11. Gronden waarop de Hoge Raad gebruik zou moeten maken van zijn bevoegdheid de bestreden uitspraak ambtshalve te vernietigen heb ik niet aangetroffen. Deze conclusie strekt tot verwerping van het beroep.
De Procureur-Generaal
bij de Hoge Raad der Nederlanden
AG
1 Zij het dat dat, anders dan het Hof overweegt, niet zo is omdat de dagvaarding aan de griffier is uitgereikt. Vgl.
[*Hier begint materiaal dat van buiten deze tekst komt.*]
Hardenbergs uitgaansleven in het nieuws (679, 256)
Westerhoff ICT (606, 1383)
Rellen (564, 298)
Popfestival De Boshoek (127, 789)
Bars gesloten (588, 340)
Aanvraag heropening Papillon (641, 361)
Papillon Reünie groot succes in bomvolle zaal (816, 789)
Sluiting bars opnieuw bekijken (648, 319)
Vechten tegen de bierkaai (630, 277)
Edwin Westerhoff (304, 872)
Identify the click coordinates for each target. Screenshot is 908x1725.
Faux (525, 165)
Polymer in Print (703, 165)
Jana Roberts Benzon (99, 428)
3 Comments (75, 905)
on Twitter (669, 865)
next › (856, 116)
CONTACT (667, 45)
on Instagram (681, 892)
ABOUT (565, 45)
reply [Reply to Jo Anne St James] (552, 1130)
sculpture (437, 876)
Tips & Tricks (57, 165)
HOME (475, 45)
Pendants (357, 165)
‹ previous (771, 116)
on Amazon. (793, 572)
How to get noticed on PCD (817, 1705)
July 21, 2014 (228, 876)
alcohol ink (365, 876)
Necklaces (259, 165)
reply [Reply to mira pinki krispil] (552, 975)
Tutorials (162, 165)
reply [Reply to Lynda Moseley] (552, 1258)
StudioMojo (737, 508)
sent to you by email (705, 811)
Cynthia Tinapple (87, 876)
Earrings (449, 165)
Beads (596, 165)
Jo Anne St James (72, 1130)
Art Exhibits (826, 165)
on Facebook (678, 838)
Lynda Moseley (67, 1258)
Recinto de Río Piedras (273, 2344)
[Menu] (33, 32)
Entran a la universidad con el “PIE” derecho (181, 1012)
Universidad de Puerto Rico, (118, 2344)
HR 23 maart 2002, NJ 202, 317, ro. 3.19. Ik merk nog op dat art. 52 van de zogenoemde Schengen-uitvoeringsovereenkomst, waarop in het middel een beroep wordt gedaan, inmiddels is vervallen (art. 2 lid 2 EU-rechtshulpverdrag). Thans regelt art. 5 van het EU-rechtshulpverdrag, Trb. 2000,96, hoe gerechtelijke stukken aan personen die zich in het buitenland bevinden dienen te worden gezonden (leden 1 en 2) en wanneer, en zo ja in hoeverre, die stukken vertaald dienen te worden (lid 3). Anders dan art. 588 lid 2 Sv schrijft genoemd art. 5 niet voor dat dagvaardingen (integraal) dienen te worden vertaald. Net als voor andere gerechtelijke stukken geldt dat met vertaling van de essentie ervan kan worden volstaan.
2 Vgl. HR 23 maart 2002, NJ 202, 317, ro. 3.33.